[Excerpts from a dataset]
+---+

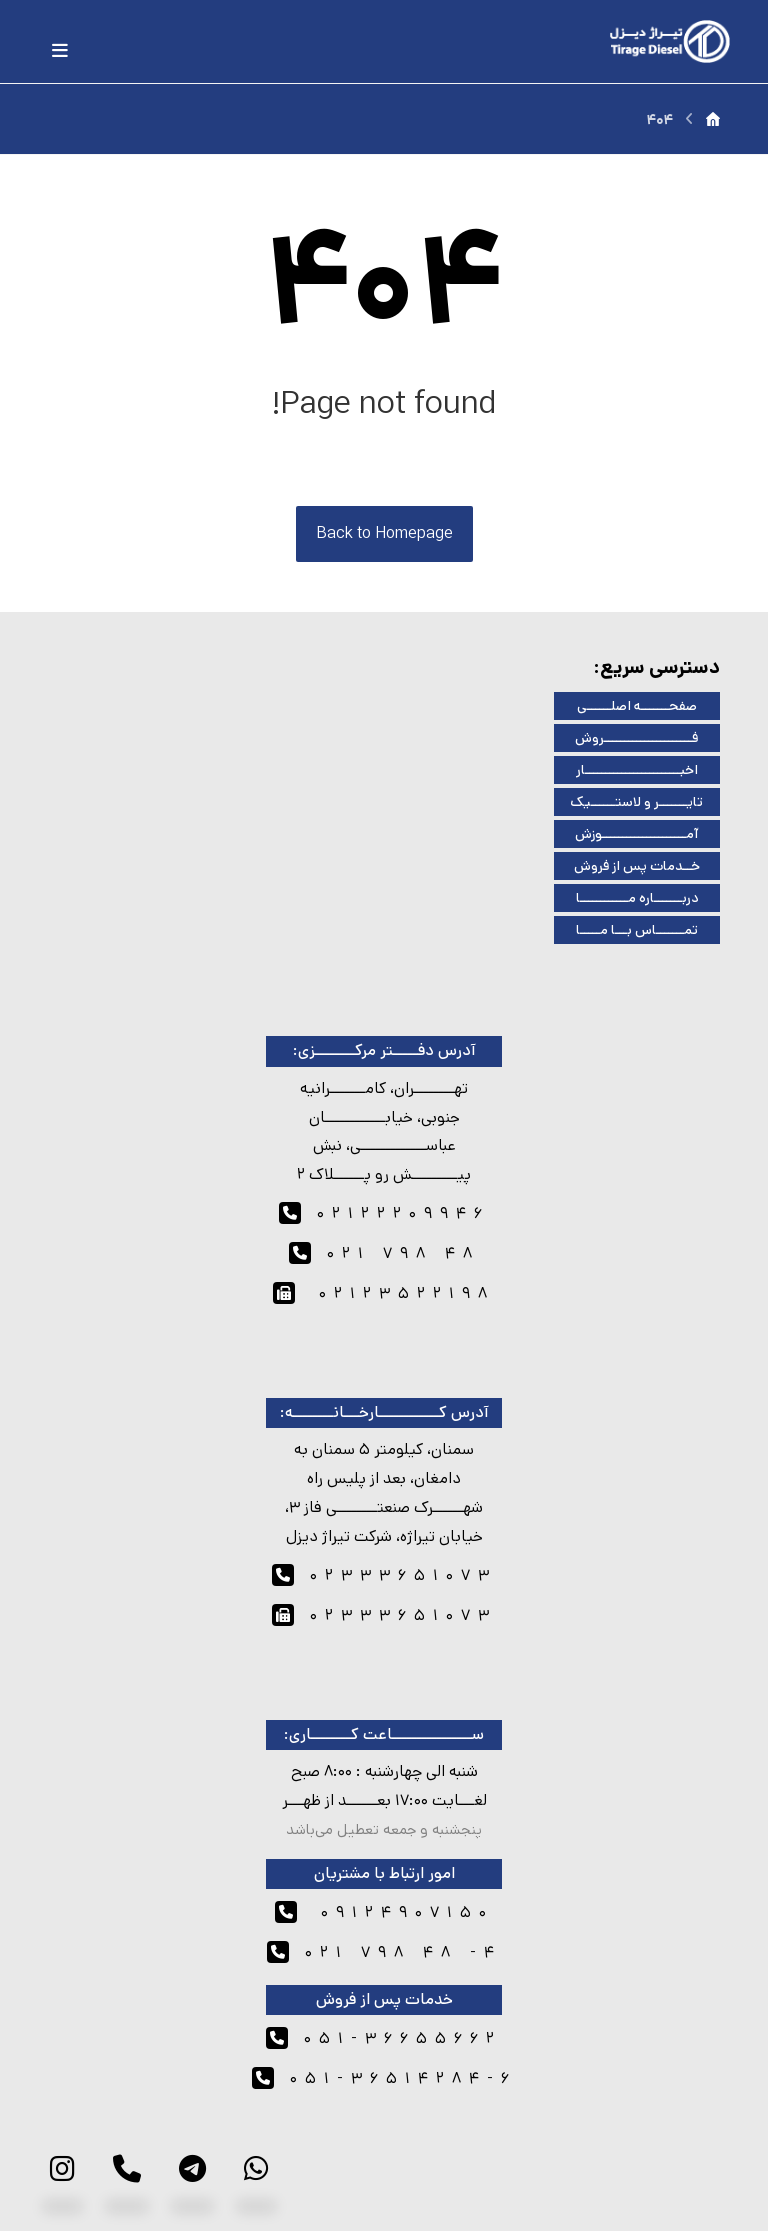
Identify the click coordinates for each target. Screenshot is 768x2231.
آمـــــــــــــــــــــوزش (636, 834)
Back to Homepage (384, 533)
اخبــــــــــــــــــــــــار (637, 770)
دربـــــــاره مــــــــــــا (637, 898)
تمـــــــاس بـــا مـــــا (637, 930)
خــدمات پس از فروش (637, 866)
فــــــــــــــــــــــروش (636, 738)
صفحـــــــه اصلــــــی (637, 706)
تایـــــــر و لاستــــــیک (636, 802)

+---+

## What is required
Word for word, restate the records above and drop the pictures.

## Answer box
Identify the click coordinates for each target. Screenshot is 768x2231.
آمـــــــــــــــــــــوزش (636, 834)
Back to Homepage (384, 533)
اخبــــــــــــــــــــــــار (637, 770)
دربـــــــاره مــــــــــــا (637, 898)
تمـــــــاس بـــا مـــــا (637, 930)
خــدمات پس از فروش (637, 866)
فــــــــــــــــــــــروش (636, 738)
صفحـــــــه اصلــــــی (637, 706)
تایـــــــر و لاستــــــیک (636, 802)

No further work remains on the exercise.